Bagian 21 : Fought to Death

731 38 9
By readbookshoney

Ezra memperhatikan Kenzo dengan seksama, mereka berdua memiliki tubuh yang mirip dan tidak seperti korban sebelumnya, dia tidak bisa menutupi niatnya yang sebenarnya dengan cara merayu karena lawannya kali ini adalah lelaki.

Ezra telah memperhitungkan pertemuan ini akan berakhir dengan kekerasan, jadi secara mental lelaki itu sudah mempersiapkan dirinya untuk menerima rasa sakit, sangat sadar bahwa apa yang akan dia lakukan berisiko. Udara menebal dengan ketegangan saat mereka mendekat satu sama lain.

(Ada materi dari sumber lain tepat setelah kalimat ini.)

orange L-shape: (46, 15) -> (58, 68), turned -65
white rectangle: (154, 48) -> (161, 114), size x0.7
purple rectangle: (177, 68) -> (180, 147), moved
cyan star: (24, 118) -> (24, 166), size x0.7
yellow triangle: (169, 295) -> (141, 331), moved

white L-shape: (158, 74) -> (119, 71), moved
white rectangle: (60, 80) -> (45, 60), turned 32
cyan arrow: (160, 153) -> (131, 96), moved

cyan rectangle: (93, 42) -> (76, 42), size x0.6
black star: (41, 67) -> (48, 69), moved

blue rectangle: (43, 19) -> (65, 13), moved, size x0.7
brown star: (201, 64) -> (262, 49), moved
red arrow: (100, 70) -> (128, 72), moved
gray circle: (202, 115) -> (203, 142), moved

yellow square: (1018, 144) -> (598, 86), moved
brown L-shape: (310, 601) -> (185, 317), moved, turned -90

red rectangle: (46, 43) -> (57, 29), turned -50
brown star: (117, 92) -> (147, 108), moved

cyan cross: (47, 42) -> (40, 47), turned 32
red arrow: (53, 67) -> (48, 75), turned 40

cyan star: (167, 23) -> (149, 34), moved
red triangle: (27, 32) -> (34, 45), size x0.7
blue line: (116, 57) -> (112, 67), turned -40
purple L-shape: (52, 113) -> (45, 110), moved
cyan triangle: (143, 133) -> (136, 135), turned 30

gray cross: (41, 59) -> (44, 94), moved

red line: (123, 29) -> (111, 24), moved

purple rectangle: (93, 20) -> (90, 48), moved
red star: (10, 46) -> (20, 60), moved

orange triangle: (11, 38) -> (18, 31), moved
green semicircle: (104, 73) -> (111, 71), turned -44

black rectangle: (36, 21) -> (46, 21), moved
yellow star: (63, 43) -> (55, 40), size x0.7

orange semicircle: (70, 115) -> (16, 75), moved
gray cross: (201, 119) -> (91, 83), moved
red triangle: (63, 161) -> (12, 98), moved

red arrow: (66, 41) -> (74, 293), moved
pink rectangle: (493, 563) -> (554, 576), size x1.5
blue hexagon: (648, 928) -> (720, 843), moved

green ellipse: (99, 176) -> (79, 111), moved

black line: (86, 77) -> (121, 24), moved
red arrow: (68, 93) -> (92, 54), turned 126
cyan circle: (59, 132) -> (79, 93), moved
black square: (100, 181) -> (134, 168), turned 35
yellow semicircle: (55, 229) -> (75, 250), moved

Kenzo gugup, setelah meremehkan Ezra dan mempermainkan Euthalia.

Kenzo memang sudah memprediksi akan ada pertarungan tinju atau bahkan semacam pertempuran bisnis atau ancaman politik di antara keluarga mereka, tetapi tidak dengan situasi ini.

Tidak sekali pun dia ingin melihat seorang maniak atau psikopat manapun mengacungkan pisau di depannya dan sangat berharap itu hanya lelucon, ancaman kosong agar tidak main-main dengan pacarnya, tetapi ketika mereka mengunci mata, dia melihat niat jelas Ezra adalah untuk membunuh.

"H-Hei dengar, aku minta maaf tentang Euthalia... A-Aku bersunguh-sungguh " dia tergagap tidak bisa menyembunyikan ketakutan dalam suaranya.

"Sudah terlambat untuk meminta maaf" desis Ezra yang maju selangkah.

"Bung, ayolah aku tidak akan melakukannya lagi" Kenzo terus memohon, "Aku berjanji!"

"Oh...Aku tahu kamu tidak akan melakukannya lagi..." Ezra menyeringai jahat "...karena kamu tidak akan hidup setelah ini"

Dia mendekati Kenzo menyesuaikan cengkeramannya pada gagang pisau, bersiap untuk menerjang. Kenzo terkejut dengan kecepatan lawannya, dia tidak mampu bereaksi cukup cepat untuk menghindari tebasan di perutnya, meringis saat baja dingin merobek dagingnya.

"GaAghh!" Dia mendengus terhuyung mundur ke meja, jari-jarinya kebetulan mendarat di balok kayu besar dan tebal dan dia hampir tidak punya waktu untuk menggenggamnya sebelum Ezra menyerangnya lagi.

Dengan menggunakan papan sebagai tameng, dia menangkis serangan Ezra, mengambil kesempatan untuk memukul perut Ezra sehingga membuatnya kehilangan keseimbangan. Kenzo terus mengayunkan papan dengan panik ke arah Ezra, mengenai sisi kepala membuat luka di dahi Ezra yang membuatnya jatuh terkapar ke lantai. Saat itulah Kenzo menjatuhkan talenan tepat di atas kepalanya, menyaksikan dengan ngeri kala Ezra mengangkat dirinya dari lantai.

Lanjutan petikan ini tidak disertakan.